=== Problem description ===
Below are some entries; reproduce them exactly and leave every picture out.
▬▬▬▬▬▬▬▬▬▬
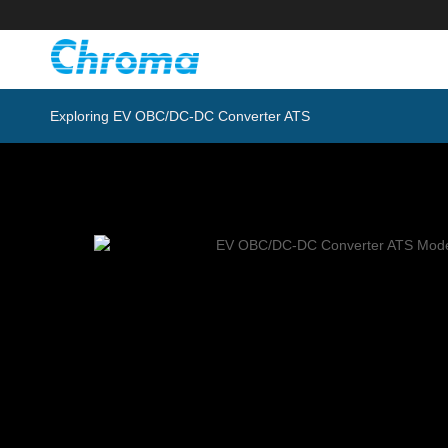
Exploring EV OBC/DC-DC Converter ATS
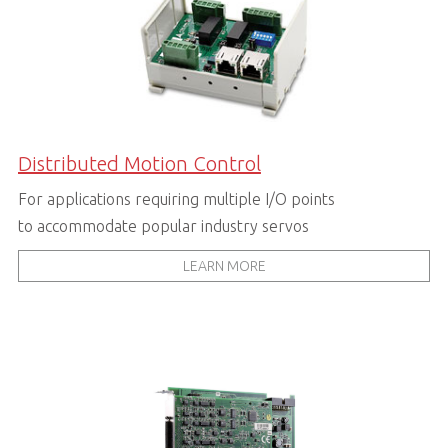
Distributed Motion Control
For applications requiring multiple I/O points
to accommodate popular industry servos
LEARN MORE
▬▬▬▬▬▬▬▬▬▬
=== Solved problem ===
Exploring EV OBC/DC-DC Converter ATS
Distributed Motion Control
For applications requiring multiple I/O points
to accommodate popular industry servos
LEARN MORE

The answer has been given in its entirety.